Exercise objective:
Look below for the line with "No:29 Ada Residence D:3 Bostancı" and the line with "चालक परिचालक सहित"; repeat exactly those two lines and all lines between them, but no pictures.

Saved data entries:
[Start of Attachment]

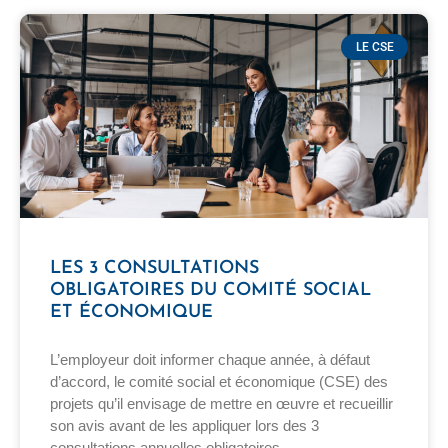
LE CSE
LES 3 CONSULTATIONS
OBLIGATOIRES DU COMITÉ SOCIAL
ET ÉCONOMIQUE
L’employeur doit informer chaque année, à défaut
d’accord, le comité social et économique (CSE) des
projets qu’il envisage de mettre en œuvre et recueillir
son avis avant de les appliquer lors des 3
consultations annuelles obligatoires.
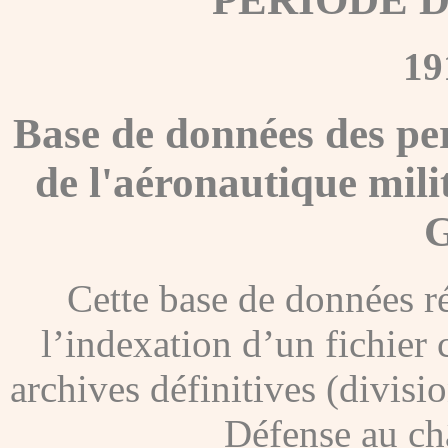
19
Base de données des pe
de l'aéronautique mili
G
Cette base de données ré
l’indexation d’un fichier
archives définitives (divisi
Défense au ch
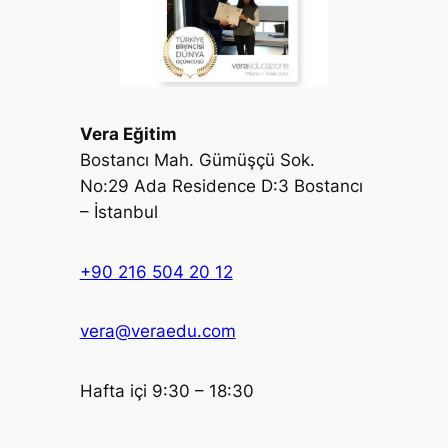
Vera Eğitim
Bostancı Mah. Gümüşçü Sok.
No:29 Ada Residence D:3 Bostancı
– İstanbul
+90 216 504 20 12
vera@veraedu.com
Hafta içi 9:30 – 18:30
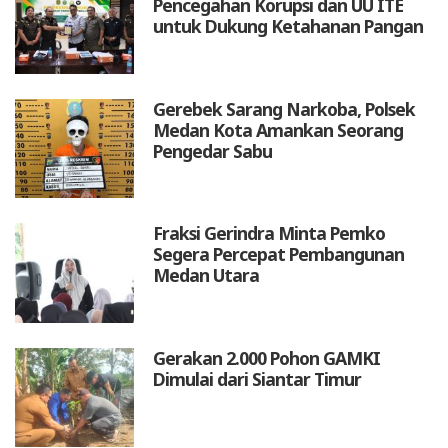
Pencegahan Korupsi dan UU ITE
untuk Dukung Ketahanan Pangan
Gerebek Sarang Narkoba, Polsek
Medan Kota Amankan Seorang
Pengedar Sabu
Fraksi Gerindra Minta Pemko
Segera Percepat Pembangunan
Medan Utara
Gerakan 2.000 Pohon GAMKI
Dimulai dari Siantar Timur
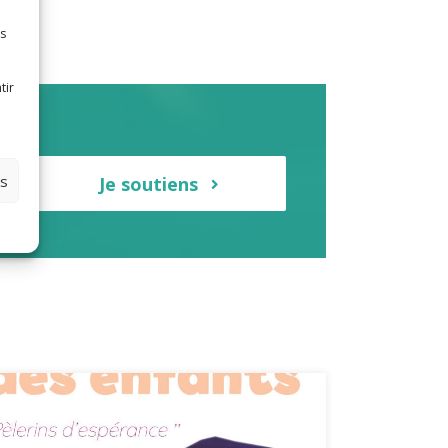
es
tir
s-
es
Je soutiens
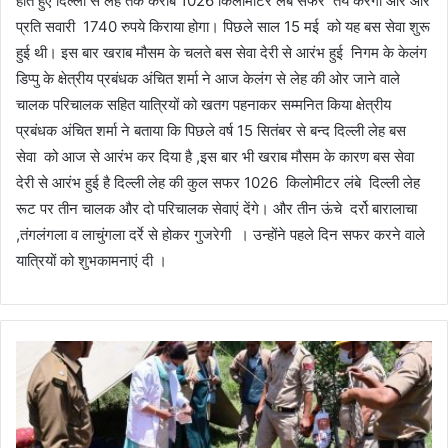
होते हुए दिल्ली से लेह तक करीब 1026 किलोमीटर लंबे सफर तय करेगी और और
प्रति सवारी 1740 रुपये किराया होगा। पिछले साल 15 मई को यह बस सेवा शुरू
हुई थी। इस बार खराब मौसम के चलते बस सेवा देरी से आरंभ हुई निगम के केलंग
डिप्पु के क्षेत्रीय प्रबंधक अंचित शर्मा ने आज केलंग से लेह की ओर जाने वाले
चालक परिचालक सहित यात्रियों को खतग पहनाकर सम्मनित किया क्षेत्रीय
प्रबंधक अंचित शर्मा ने बताया कि पिछले वर्ष 15 सितंबर से बन्द दिल्ली लेह बस
सेवा को आज से आरंभ कर दिया है ,इस बार भी खराब मौसम के कारण बस सेवा
देरी से आरंभ हुई है दिल्ली लेह की कुल सफर 1026 किलोमीटर लंबे दिल्ली लेह
रूट पर तीन चालक और दो परिचालक सेवाएं देंगे। और तीन ऊंचे दर्रो बारालाचा
,तंगलंगला व लाचुंगला दर्रे से होकर गुजरेगी । उन्होंने पहले दिन सफर करने वाले
यात्रियों को शुभकामनाएं दी ।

[End of Attachment]

Your solution:
No:29 Ada Residence D:3 Bostancı
– İstanbul
+90 216 504 20 12
vera@veraedu.com
Hafta içi 9:30 – 18:30
Pencegahan Korupsi dan UU ITE
untuk Dukung Ketahanan Pangan
Gerebek Sarang Narkoba, Polsek
Medan Kota Amankan Seorang
Pengedar Sabu
Fraksi Gerindra Minta Pemko
Segera Percepat Pembangunan
Medan Utara
Gerakan 2.000 Pohon GAMKI
Dimulai dari Siantar Timur
es
tir
s-
es
Je soutiens
होते हुए दिल्ली से लेह तक करीब 1026 किलोमीटर लंबे सफर तय करेगी और और
प्रति सवारी 1740 रुपये किराया होगा। पिछले साल 15 मई को यह बस सेवा शुरू
हुई थी। इस बार खराब मौसम के चलते बस सेवा देरी से आरंभ हुई निगम के केलंग
डिप्पु के क्षेत्रीय प्रबंधक अंचित शर्मा ने आज केलंग से लेह की ओर जाने वाले
चालक परिचालक सहित यात्रियों को खतग पहनाकर सम्मनित किया क्षेत्रीय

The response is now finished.